Effect of Economic Crisis on Food Security


The impact of the economic crisis on the poor and food insecure is likely to
be substantial, especially in the light of negative impact of soaring food and fuel
prices already experienced by the most vulnerable population groups during
2006–08. The more difficult global economic environment has a significant
influence on national food security in a number of poorer countries, many of
which have become increasingly dependent on grain imports over the past
decade.

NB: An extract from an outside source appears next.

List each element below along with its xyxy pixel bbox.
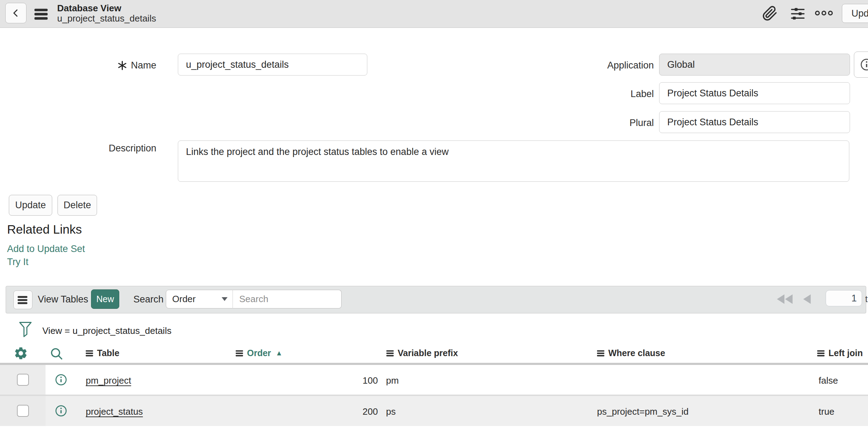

This reliance on food imports was spurred by trade liberalization policies
and the expansion and improvement of the global transportation system.
Increased reliance on grain imports has helped keep prices more affordable for
consumers, but the lack of domestic agricultural growth that drove the imports
has exposed many countries to volatility on international markets.
Campaigning for Right to Food in the World
Right to food campaign has been taken up worldwide at the behest of UN
and civil society of various countries. Even the likes of Bill Gates and Warren
Buffet have adopted tiny African nations to ensure the farmers grow more food.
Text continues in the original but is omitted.